И Нильс, в свой черед, избавлялся от собственного чувства заброшенности, когда до него долетал из Геттингена голос брата:
«Вот вернусь домой, передохну немного, и с удовольствием покопаюсь в математической физике, чтобы оказаться способным следить за ходом твоей мысли, особенно во всем, что касается этих крошечных электронов».
Они не скупясь сообщали друг другу о своих занятиях и планах. Разница между ними состояла только в том, что Харальду даже длинные письма не стоили никаких усилий, а Нильсу даже короткие давались ценою упрямого труда. Все того же труда нескончаемых переделок в поисках наилучшего варианта.
В семейном фольклоре сохранился рассказ Харальда о том, как однажды он увидел на Нильсовом письменном столе давно оконченное, но не отправленное письмо, и спросил брата — отчего же он медлит с отправкой? «Да что ты! — услышал Харальд в ответ. — Это же всего лишь один из первых набросков черновика!» Зная эту черту Нильса Харальд иногда в конце письма милостиво щадил его: «Вообще говоря, ты можешь и не отвечать».
Но в том-то все и дело было, что он не мог не отвечать Харальду. Не мог не писать ему! Как впоследствии не мог не писать длинных писем Маргарет Норлунд, сначала — невесте, потом — жене. Ему нужно было выговариваться. Ему необходимо было слышать собственное эхо в родственной душе. Он всегда искал понимания. И черновики его писем были того же происхождения, что варианты настоящей прозы: чтобы высказаться, надо было выразиться. Ему это не давалось сразу.
Менее всего их письма походили на обмен домашней информацией. Они размышляли вслух — друг для друга. И всегда доверительно. Даже когда расходились во вкусах и мнениях.
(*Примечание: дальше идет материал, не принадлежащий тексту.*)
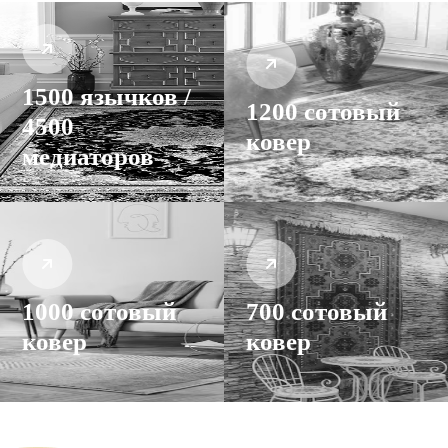
1500 язычков /
1200 сотовый
4500
ковер
медиаторов
1000 сотовый
700 сотовый
ковер
ковер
Это как раз тогда — в той первой разлуке летом 1909 года — Харальд писал Нильсу, как премило было бы, если б они могли вместе с матерью усесться втроем вокруг колченогого золоченого столика, чтобы «сообща почитать что-нибудь действительно хорошее». Строки звучали мечтательно, а меж тем они завершали письмо, полное решительного несогласия с Нильсовой оценкой Кьёркегора. «Почитать что-нибудь действительно хорошее» означало — «только не твоего философа-поэта!». Харальд прямо признавался, что даже не стал утруждаться чтением «Этапов на жизненном пути». Полистал и понял — это не для него. Он готов был отдать должное «надменному таланту» (или «высокомерному таланту» — каков эпитет!) автора, но и не более того. Он предпочитал бесспорные ценности — сказки Гофмана и прозу Гёте.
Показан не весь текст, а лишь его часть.